Name suggestions for my new baby are welcome.










(I feel I should also mention that my mom and dad were kind enough to drive the Suburban with the stock trailer to help me get this loom. There is no way it would have gotten to its new home otherwise.)


----------



## lathermaker (May 7, 2010)

What a beauty! I'm super jealous! I think she looks like a Madoline


----------



## Lythrum (Dec 19, 2005)

That loom is awesome! I can't wait to see what the Swedish dishtowels look like.


----------



## weever (Oct 1, 2006)

Woot!

Is it a boy or a girl?

Girl: Annika, Britta, Gerda, Lena, Tekla.

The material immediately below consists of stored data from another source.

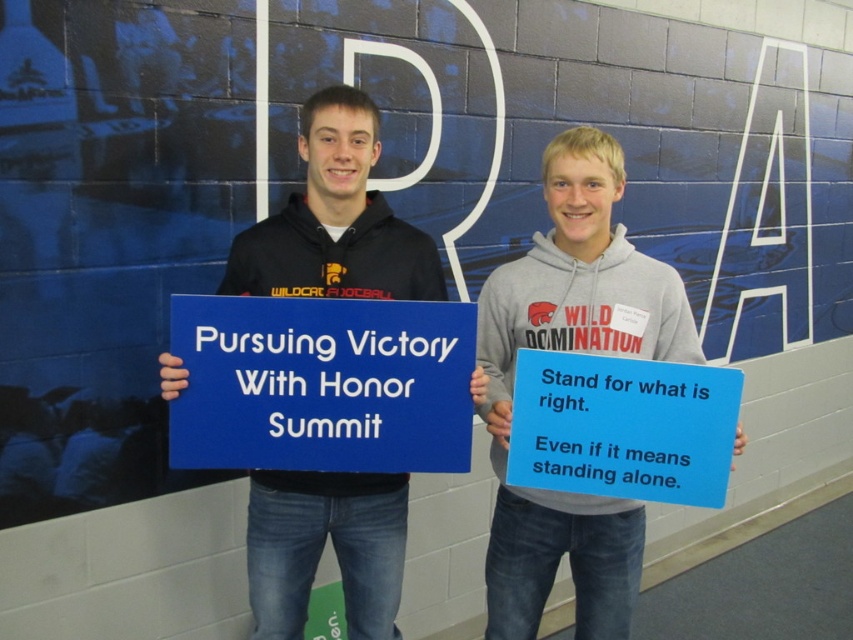 Which is below, gray hoodie at center or blue cardstock sign at center?

blue cardstock sign at center

Based on the photo, between gray hoodie at center and blue cardstock sign at center, which one appears on the left side from the viewer's perspective?

blue cardstock sign at center is more to the left.

Does point (519, 509) lie in front of point (515, 428)?

No, it is not.

This screenshot has width=853, height=640. Identify the location of gray hoodie at center. point(579,352).

Is point (540, 547) in front of point (445, 449)?

No, (540, 547) is further to viewer.

This screenshot has height=640, width=853. I want to click on gray hoodie at center, so click(579, 352).

The height and width of the screenshot is (640, 853). Describe the element at coordinates (321, 385) in the screenshot. I see `blue matte sign at center` at that location.

Between blue matte sign at center and matte black hoodie at center, which one appears on the right side from the viewer's perspective?

Positioned to the right is blue matte sign at center.

The height and width of the screenshot is (640, 853). In order to click on blue matte sign at center in this screenshot , I will do `click(321, 385)`. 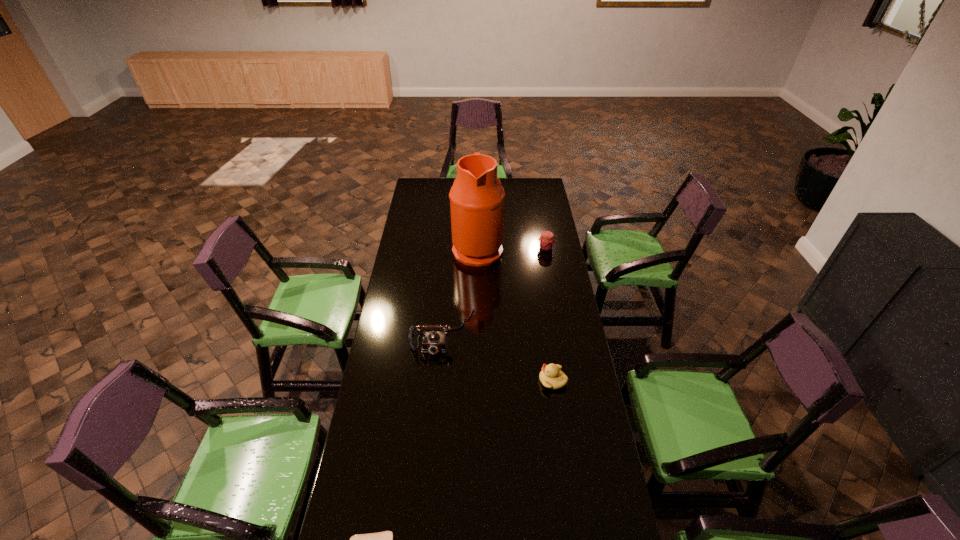 At what (x,y) coordinates should I click in order to perform the action: click on blank region between the jam and the duckling. Please return your answer as a coordinate pair (x, y). Looking at the image, I should click on (549, 315).

Where is `vacant point located between the jam and the tallest object`? The image size is (960, 540). vacant point located between the jam and the tallest object is located at coordinates (512, 248).

Locate an element on the screen. Image resolution: width=960 pixels, height=540 pixels. vacant point located between the third nearest object and the jam is located at coordinates (494, 291).

What are the coordinates of `the fourth closest object to the duckling` in the screenshot? It's located at (546, 241).

Choose which object is the third nearest neighbor to the third nearest object. Please provide its 2D coordinates. Your answer should be formatted as a tuple, i.e. [(x, y)], where the tuple contains the x and y coordinates of a point satisfying the conditions above.

[(546, 241)]

Find the location of a particular element. The image size is (960, 540). free space that satisfies the following two spatial constraints: 1. from the spout of the water jug; 2. on the dial of the telephone is located at coordinates (477, 332).

You are a GUI agent. You are given a task and a screenshot of the screen. Output one action in this format:
    pyautogui.click(x=<x>, y=<y>)
    Task: Click on the free spot that satisfies the following two spatial constraints: 1. from the spout of the water jug; 2. on the dial of the telephone
    The width and height of the screenshot is (960, 540).
    Given the screenshot: What is the action you would take?
    coord(477,332)

Image resolution: width=960 pixels, height=540 pixels. I want to click on vacant region that satisfies the following two spatial constraints: 1. on the back side of the jam; 2. from the spout of the tallest object, so click(545, 248).

At what (x,y) coordinates should I click in order to perform the action: click on vacant space that satisfies the following two spatial constraints: 1. from the spout of the jam; 2. on the right side of the water jug. Please return your answer as a coordinate pair (x, y). The image size is (960, 540). Looking at the image, I should click on (477, 248).

The width and height of the screenshot is (960, 540). I want to click on vacant space that satisfies the following two spatial constraints: 1. from the spout of the jam; 2. on the right side of the tallest object, so click(477, 248). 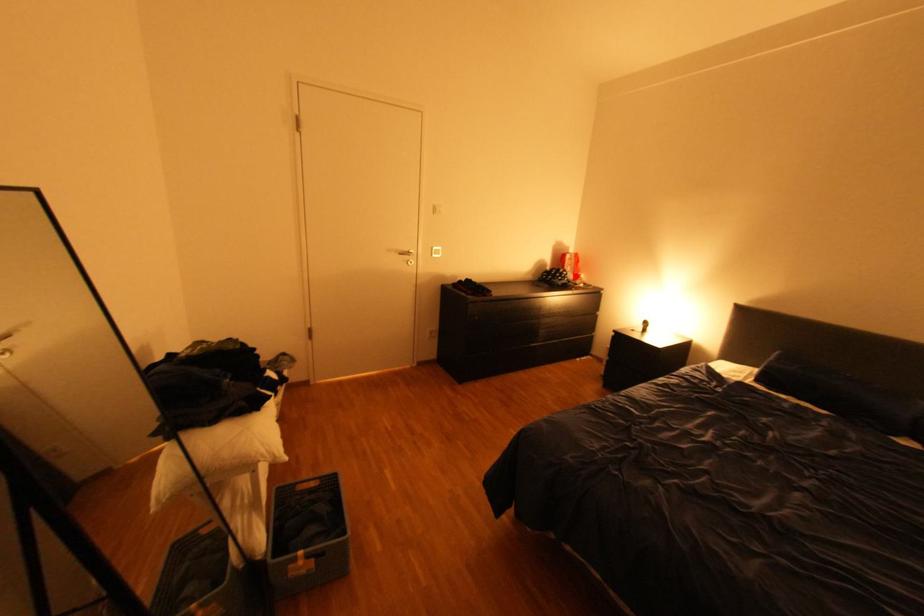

Boy: Andreas, Erland, Halsten, Olaf, Tobyn.

These names almost make me wish I was Swedish. So musical!


----------



## SvenskaFlicka (Nov 2, 2011)

She's a girl.  I like Annika and Tekla. I've also had Hilda and Stella suggested.


----------



## mamajohnson (Nov 27, 2002)

Wow! Gorgeous! 
I think I would be overwhelmed.


----------



## Katherine in KY (May 11, 2002)

Congratulations on your "new" loom. I have a Macomber loom of that vintage, but mine is only 4 harnesses although you can add 4 more. I don't have the sectional back beam either. I hope you have long legs to reach all those treadles! They're really sturdy looms, and I'm sure you'll love it.


----------



## pmatherne (May 3, 2012)

Wow that is a very nice broad loom
I can not wait until we can get one. Just dressing the loom is a big pain for me


----------



## 7thswan (Nov 18, 2008)

Very nice,congratulations. She looks like a Tatiania.


----------



## Marchwind (May 10, 2002)

Woo Hoo!!! Congratulations on your new girl, she is beautiful.


----------